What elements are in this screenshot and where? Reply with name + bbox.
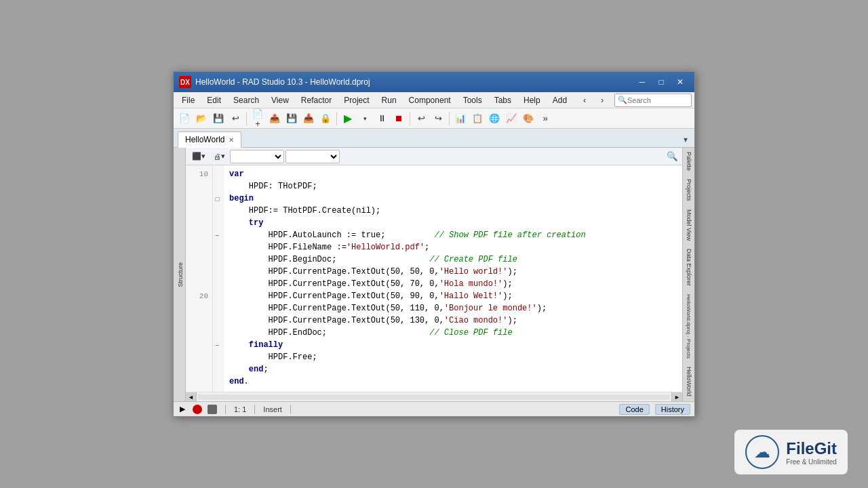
side-label-modelview[interactable]: Model View (684, 208, 694, 242)
editor-btn-struct[interactable]: ⬛ ▾ (189, 149, 209, 164)
toolbar-inspect[interactable]: 📊 (452, 110, 469, 127)
tab-helloworld[interactable]: HelloWorld ✕ (178, 131, 241, 148)
side-label-proj-dproj[interactable]: HelloWorld.dproj - Projects (684, 293, 693, 360)
filegit-title: FileGit (786, 439, 837, 458)
code-line-6: HPDF.AutoLaunch := true; // Show PDF fil… (229, 229, 677, 241)
gutter-item-9 (213, 266, 223, 278)
scroll-left-btn[interactable]: ◄ (186, 392, 197, 402)
window-title: HelloWorld - RAD Studio 10.3 - HelloWorl… (195, 77, 633, 87)
toolbar-save-as[interactable]: 📥 (300, 110, 317, 127)
menu-refactor[interactable]: Refactor (296, 94, 337, 106)
code-line-15: finally (229, 339, 677, 351)
toolbar-open[interactable]: 📂 (193, 110, 210, 127)
editor-scope-dropdown[interactable] (230, 150, 284, 163)
code-editor: 10 20 (186, 165, 682, 392)
menu-edit[interactable]: Edit (201, 94, 226, 106)
toolbar-run[interactable]: ▶ (340, 110, 356, 127)
toolbar-lock[interactable]: 🔒 (317, 110, 334, 127)
menu-run[interactable]: Run (376, 94, 402, 106)
app-icon: DX (179, 76, 191, 88)
code-content[interactable]: var HPDF: THotPDF; begin HPDF:= THotPDF.… (224, 165, 682, 392)
toolbar-new[interactable]: 📄 (176, 110, 193, 127)
filegit-logo: ☁ (745, 435, 779, 469)
struct-icon: ⬛ (192, 152, 201, 161)
toolbar-stop[interactable]: ⏹ (391, 110, 407, 127)
toolbar-undo[interactable]: ↩ (227, 110, 243, 127)
toolbar-run-dropdown[interactable]: ▾ (357, 110, 373, 127)
toolbar-remove[interactable]: 📤 (267, 110, 283, 127)
line-numbers: 10 20 (186, 165, 213, 392)
menu-search[interactable]: Search (228, 94, 264, 106)
nav-back-button[interactable]: ‹ (576, 92, 593, 108)
side-label-dataexplorer[interactable]: Data Explorer (684, 247, 694, 287)
tabs-dropdown[interactable]: ▾ (681, 132, 690, 147)
menu-help[interactable]: Help (518, 94, 546, 106)
tab-close-button[interactable]: ✕ (229, 136, 234, 144)
status-sep-3 (290, 405, 291, 414)
toolbar-more[interactable]: » (537, 110, 553, 127)
search-icon: 🔍 (618, 96, 627, 104)
toolbar-palette[interactable]: 🎨 (520, 110, 536, 127)
line-num-blank12 (203, 327, 212, 339)
gutter-collapse-auto[interactable]: − (213, 229, 222, 241)
status-record-indicator (193, 405, 202, 414)
gutter-item-14 (213, 327, 223, 339)
toolbar-project-mgr[interactable]: 📋 (469, 110, 486, 127)
editor-search-button[interactable]: 🔍 (665, 149, 679, 164)
menu-project[interactable]: Project (338, 94, 374, 106)
menu-tabs[interactable]: Tabs (489, 94, 517, 106)
line-num-blank13 (203, 339, 212, 351)
toolbar-save-all[interactable]: 💾 (210, 110, 226, 127)
filegit-subtitle: Free & Unlimited (786, 458, 837, 466)
toolbar-model[interactable]: 📈 (503, 110, 519, 127)
horizontal-scrollbar[interactable]: ◄ ► (186, 392, 682, 401)
toolbar-pause[interactable]: ⏸ (374, 110, 390, 127)
code-line-9: HPDF.CurrentPage.TextOut(50, 50, 0, 'Hel… (229, 266, 677, 278)
code-line-17: end; (229, 363, 677, 375)
search-input[interactable] (627, 96, 688, 104)
toolbar-object-tree[interactable]: 🌐 (486, 110, 502, 127)
code-gutter: □ − − (213, 165, 224, 392)
menu-component[interactable]: Component (403, 94, 456, 106)
nav-buttons: ‹ › (576, 92, 610, 108)
side-label-helloworld[interactable]: HelloWorld (684, 365, 694, 398)
editor-toolbar: ⬛ ▾ 🖨 ▾ 🔍 (186, 148, 682, 165)
menu-add[interactable]: Add (547, 94, 572, 106)
menu-tools[interactable]: Tools (458, 94, 488, 106)
maximize-button[interactable]: □ (652, 75, 670, 89)
menu-file[interactable]: File (176, 94, 200, 106)
code-line-2: HPDF: THotPDF; (229, 180, 677, 192)
status-stop-button[interactable] (208, 405, 217, 414)
main-toolbar: 📄 📂 💾 ↩ 📄+ 📤 💾 📥 🔒 ▶ ▾ ⏸ ⏹ ↩ ↪ 📊 📋 🌐 📈 🎨… (174, 108, 694, 129)
status-play-button[interactable]: ▶ (178, 405, 187, 414)
gutter-collapse-finally[interactable]: − (213, 339, 222, 351)
close-button[interactable]: ✕ (671, 75, 689, 89)
tabs-row: HelloWorld ✕ ▾ (174, 129, 694, 148)
toolbar-save[interactable]: 💾 (283, 110, 300, 127)
menu-view[interactable]: View (266, 94, 294, 106)
toolbar-add-file[interactable]: 📄+ (250, 110, 266, 127)
side-label-palette[interactable]: Palette (684, 150, 694, 172)
line-num-blank3 (203, 205, 212, 217)
status-insert-mode: Insert (263, 405, 282, 413)
minimize-button[interactable]: ─ (633, 75, 651, 89)
gutter-item-10 (213, 278, 223, 290)
editor-btn-print[interactable]: 🖨 ▾ (210, 149, 229, 164)
scroll-right-btn[interactable]: ► (671, 392, 682, 402)
line-num-blank8 (203, 266, 212, 278)
title-bar: DX HelloWorld - RAD Studio 10.3 - HelloW… (174, 72, 694, 92)
toolbar-step-over[interactable]: ↩ (413, 110, 429, 127)
line-num-blank6 (203, 241, 212, 253)
status-code-button[interactable]: Code (619, 404, 649, 415)
toolbar-sep-4 (449, 112, 450, 125)
nav-forward-button[interactable]: › (594, 92, 610, 108)
line-num-blank11 (203, 314, 212, 327)
editor-method-dropdown[interactable] (285, 150, 340, 163)
side-label-structure[interactable]: Structure (176, 261, 185, 289)
status-sep-1 (225, 405, 226, 414)
toolbar-step-into[interactable]: ↪ (430, 110, 446, 127)
status-history-button[interactable]: History (655, 404, 690, 415)
side-label-projects[interactable]: Projects (684, 178, 694, 203)
gutter-collapse-begin[interactable]: □ (213, 192, 222, 205)
menu-search-box[interactable]: 🔍 (614, 94, 692, 107)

· · · · ·

• _Task to complete_: Write out the data word for word. Any picture is to be skipped.

• _Exercise answer_:
What elements are in this screenshot and where? Reply with name + bbox.
side-label-modelview[interactable]: Model View (684, 208, 694, 242)
editor-btn-struct[interactable]: ⬛ ▾ (189, 149, 209, 164)
toolbar-inspect[interactable]: 📊 (452, 110, 469, 127)
tab-helloworld[interactable]: HelloWorld ✕ (178, 131, 241, 148)
side-label-proj-dproj[interactable]: HelloWorld.dproj - Projects (684, 293, 693, 360)
filegit-title: FileGit (786, 439, 837, 458)
code-line-6: HPDF.AutoLaunch := true; // Show PDF fil… (229, 229, 677, 241)
gutter-item-9 (213, 266, 223, 278)
scroll-left-btn[interactable]: ◄ (186, 392, 197, 402)
window-title: HelloWorld - RAD Studio 10.3 - HelloWorl… (195, 77, 633, 87)
toolbar-save-as[interactable]: 📥 (300, 110, 317, 127)
menu-refactor[interactable]: Refactor (296, 94, 337, 106)
code-line-15: finally (229, 339, 677, 351)
toolbar-open[interactable]: 📂 (193, 110, 210, 127)
editor-scope-dropdown[interactable] (230, 150, 284, 163)
code-editor: 10 20 (186, 165, 682, 392)
menu-edit[interactable]: Edit (201, 94, 226, 106)
toolbar-run[interactable]: ▶ (340, 110, 356, 127)
toolbar-lock[interactable]: 🔒 (317, 110, 334, 127)
menu-run[interactable]: Run (376, 94, 402, 106)
app-icon: DX (179, 76, 191, 88)
code-content[interactable]: var HPDF: THotPDF; begin HPDF:= THotPDF.… (224, 165, 682, 392)
toolbar-new[interactable]: 📄 (176, 110, 193, 127)
filegit-logo: ☁ (745, 435, 779, 469)
struct-icon: ⬛ (192, 152, 201, 161)
toolbar-stop[interactable]: ⏹ (391, 110, 407, 127)
toolbar-undo[interactable]: ↩ (227, 110, 243, 127)
toolbar-run-dropdown[interactable]: ▾ (357, 110, 373, 127)
toolbar-remove[interactable]: 📤 (267, 110, 283, 127)
line-numbers: 10 20 (186, 165, 213, 392)
menu-search[interactable]: Search (228, 94, 264, 106)
nav-back-button[interactable]: ‹ (576, 92, 593, 108)
side-label-dataexplorer[interactable]: Data Explorer (684, 247, 694, 287)
tabs-dropdown[interactable]: ▾ (681, 132, 690, 147)
menu-help[interactable]: Help (518, 94, 546, 106)
tab-close-button[interactable]: ✕ (229, 136, 234, 144)
status-sep-3 (290, 405, 291, 414)
toolbar-more[interactable]: » (537, 110, 553, 127)
search-icon: 🔍 (618, 96, 627, 104)
toolbar-palette[interactable]: 🎨 (520, 110, 536, 127)
line-num-blank12 (203, 327, 212, 339)
gutter-collapse-auto[interactable]: − (213, 229, 222, 241)
status-record-indicator (193, 405, 202, 414)
gutter-item-14 (213, 327, 223, 339)
toolbar-project-mgr[interactable]: 📋 (469, 110, 486, 127)
editor-search-button[interactable]: 🔍 (665, 149, 679, 164)
menu-project[interactable]: Project (338, 94, 374, 106)
menu-tabs[interactable]: Tabs (489, 94, 517, 106)
line-num-blank13 (203, 339, 212, 351)
toolbar-save-all[interactable]: 💾 (210, 110, 226, 127)
filegit-subtitle: Free & Unlimited (786, 458, 837, 466)
toolbar-model[interactable]: 📈 (503, 110, 519, 127)
horizontal-scrollbar[interactable]: ◄ ► (186, 392, 682, 401)
toolbar-pause[interactable]: ⏸ (374, 110, 390, 127)
code-line-9: HPDF.CurrentPage.TextOut(50, 50, 0, 'Hel… (229, 266, 677, 278)
code-line-17: end; (229, 363, 677, 375)
search-input[interactable] (627, 96, 688, 104)
toolbar-object-tree[interactable]: 🌐 (486, 110, 502, 127)
code-gutter: □ − − (213, 165, 224, 392)
menu-component[interactable]: Component (403, 94, 456, 106)
nav-buttons: ‹ › (576, 92, 610, 108)
side-label-helloworld[interactable]: HelloWorld (684, 365, 694, 398)
editor-toolbar: ⬛ ▾ 🖨 ▾ 🔍 (186, 148, 682, 165)
menu-add[interactable]: Add (547, 94, 572, 106)
menu-tools[interactable]: Tools (458, 94, 488, 106)
maximize-button[interactable]: □ (652, 75, 670, 89)
menu-file[interactable]: File (176, 94, 200, 106)
code-line-2: HPDF: THotPDF; (229, 180, 677, 192)
status-stop-button[interactable] (208, 405, 217, 414)
main-toolbar: 📄 📂 💾 ↩ 📄+ 📤 💾 📥 🔒 ▶ ▾ ⏸ ⏹ ↩ ↪ 📊 📋 🌐 📈 🎨… (174, 108, 694, 129)
status-play-button[interactable]: ▶ (178, 405, 187, 414)
gutter-collapse-finally[interactable]: − (213, 339, 222, 351)
close-button[interactable]: ✕ (671, 75, 689, 89)
tabs-row: HelloWorld ✕ ▾ (174, 129, 694, 148)
toolbar-save[interactable]: 💾 (283, 110, 300, 127)
menu-view[interactable]: View (266, 94, 294, 106)
toolbar-add-file[interactable]: 📄+ (250, 110, 266, 127)
side-label-palette[interactable]: Palette (684, 150, 694, 172)
line-num-blank3 (203, 205, 212, 217)
status-insert-mode: Insert (263, 405, 282, 413)
minimize-button[interactable]: ─ (633, 75, 651, 89)
gutter-item-10 (213, 278, 223, 290)
editor-btn-print[interactable]: 🖨 ▾ (210, 149, 229, 164)
scroll-right-btn[interactable]: ► (671, 392, 682, 402)
line-num-blank8 (203, 266, 212, 278)
title-bar: DX HelloWorld - RAD Studio 10.3 - HelloW… (174, 72, 694, 92)
toolbar-step-over[interactable]: ↩ (413, 110, 429, 127)
line-num-blank6 (203, 241, 212, 253)
status-code-button[interactable]: Code (619, 404, 649, 415)
toolbar-sep-4 (449, 112, 450, 125)
nav-forward-button[interactable]: › (594, 92, 610, 108)
line-num-blank11 (203, 314, 212, 327)
editor-method-dropdown[interactable] (285, 150, 340, 163)
side-label-structure[interactable]: Structure (176, 261, 185, 289)
status-sep-1 (225, 405, 226, 414)
toolbar-step-into[interactable]: ↪ (430, 110, 446, 127)
status-history-button[interactable]: History (655, 404, 690, 415)
side-label-projects[interactable]: Projects (684, 178, 694, 203)
gutter-collapse-begin[interactable]: □ (213, 192, 222, 205)
menu-search-box[interactable]: 🔍 (614, 94, 692, 107)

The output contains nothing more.